One might do well by betting on the Twins when they are down again in future. For example,at the beginning of the 1991 baseball season, odds on 1990’s last-place Twins winning this year’s title were 100-1. They ended up as the World Series champs. Similarly, in 1987 the Twins went all the way in Major League Baseball. Prior to that season I went to Las Vegas for a conference and saw a betting board with odds at 100 to 1 against the Twins winning the championship. Ever since I've second-guessed myself for not betting anything -- even $10 would have netted me $1000! Unfortunately, I am a man of little faith in the face of such overwhelming statistics.

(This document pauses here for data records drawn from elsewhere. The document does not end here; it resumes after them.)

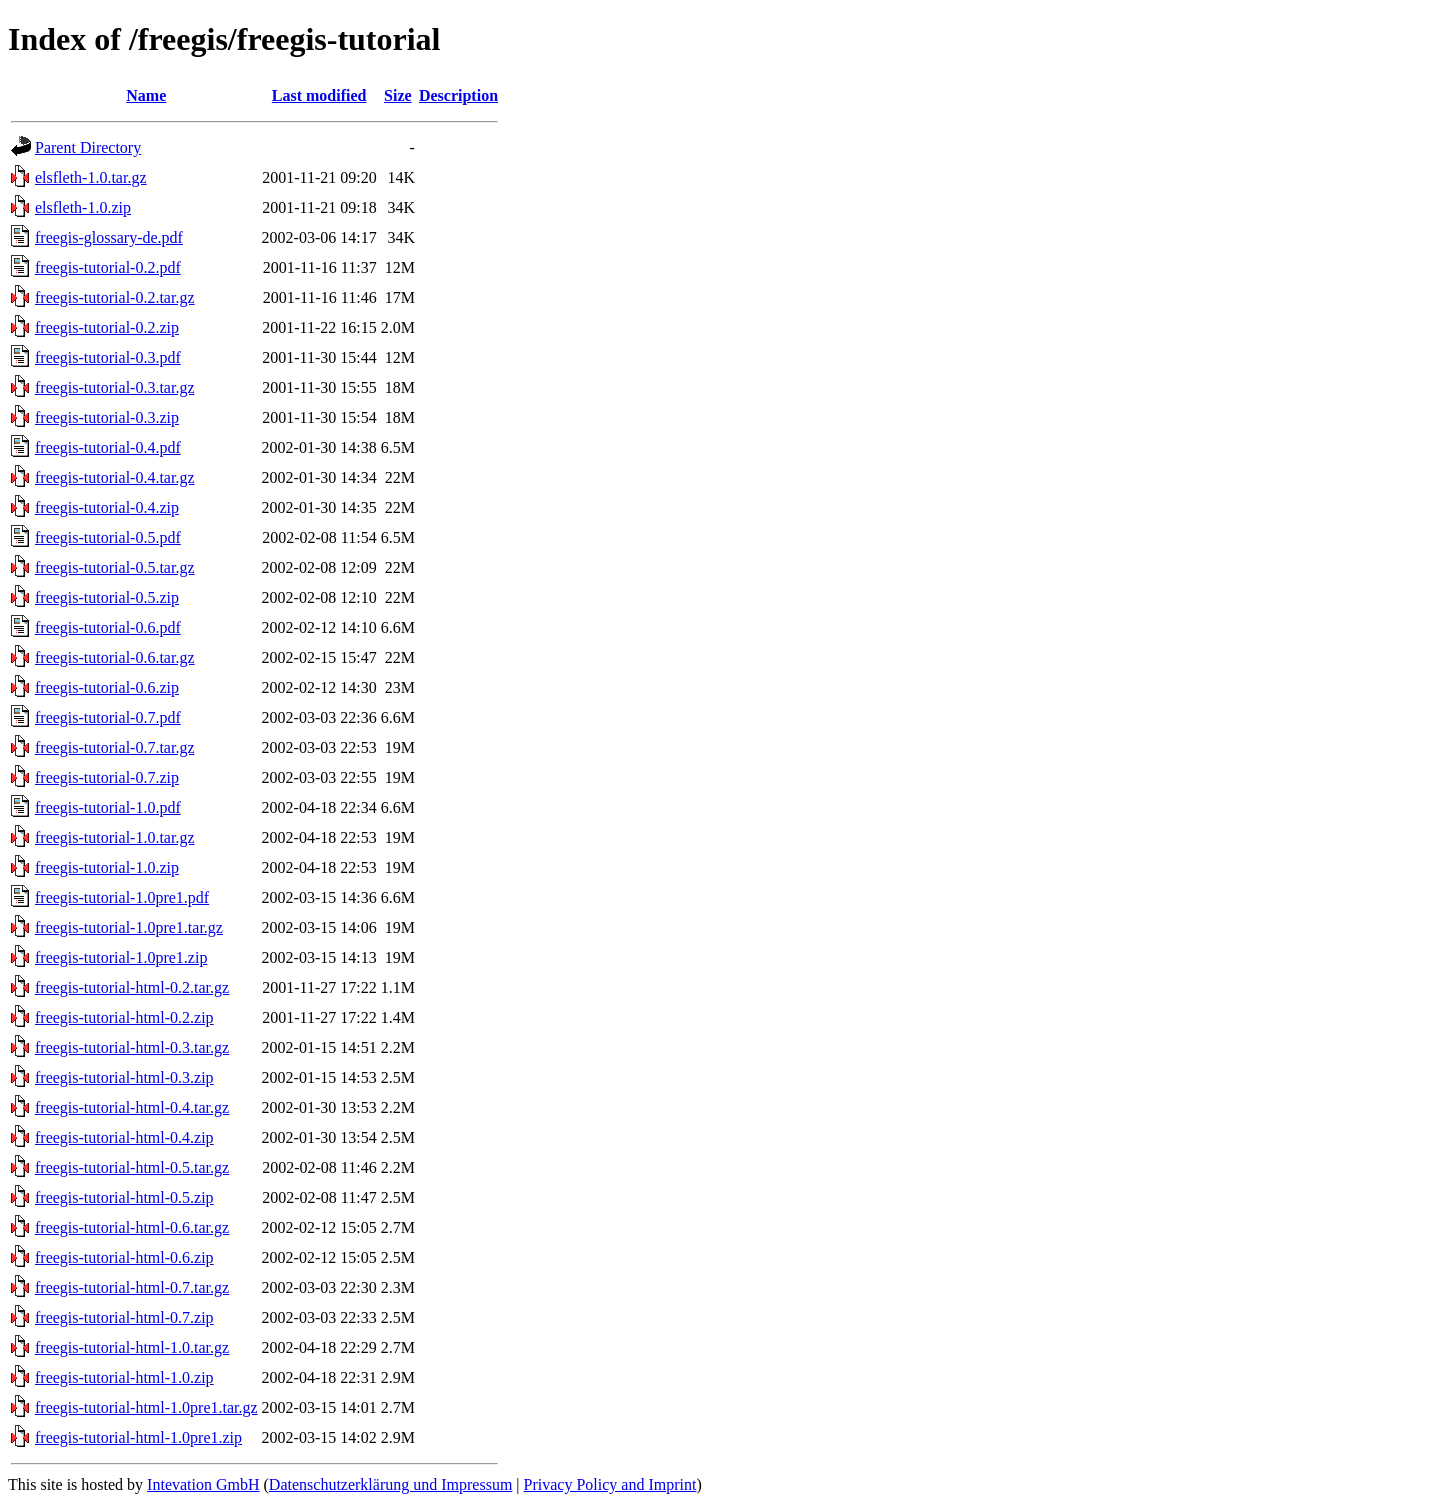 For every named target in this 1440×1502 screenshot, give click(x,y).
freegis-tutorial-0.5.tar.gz (115, 567)
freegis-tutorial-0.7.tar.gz (115, 747)
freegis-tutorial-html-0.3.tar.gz (132, 1047)
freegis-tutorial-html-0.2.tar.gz (132, 987)
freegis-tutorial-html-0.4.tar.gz (132, 1107)
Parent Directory (88, 147)
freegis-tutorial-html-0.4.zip (124, 1137)
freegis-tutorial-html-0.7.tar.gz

PS. Post season results were not good -- three games and out for the Twins in their playoff series with Oakland. :( This is a triumph for sabermetrics because the Athletics are led by its biggest proponent --Billy Beane.

Sunday, October 01, 2006

Economists shave hairs on whether basketball games are fixed: Any bets on who wins?

In my March 26 blog I reported that 'forensic economist' Justin Wolfers, a professor at the University of Pennsylvania, inferred point-shaving from his statistical analysis of 44,120 NCAA Division I basketball games between 1989 and 2005. This new study by University of Illinois economist Dan Bernhardt disputes Wolfer's contention that statistics indicate point-shaving on college basketball. Perhaps it's only natural that superior teams fall short of expectations on their winning margin. According to Professor Bernhardt "the statistical properties that Wolfers identified in his paper seem to be intrinsic to the game of basketball itself, occurring independently of whether there are incentives to point shave, and are not indicative of an epidemic of gambling-related corruption."
It's good that this new analysis dissipates the cloud of suspicion about point-shaving raised by the first study.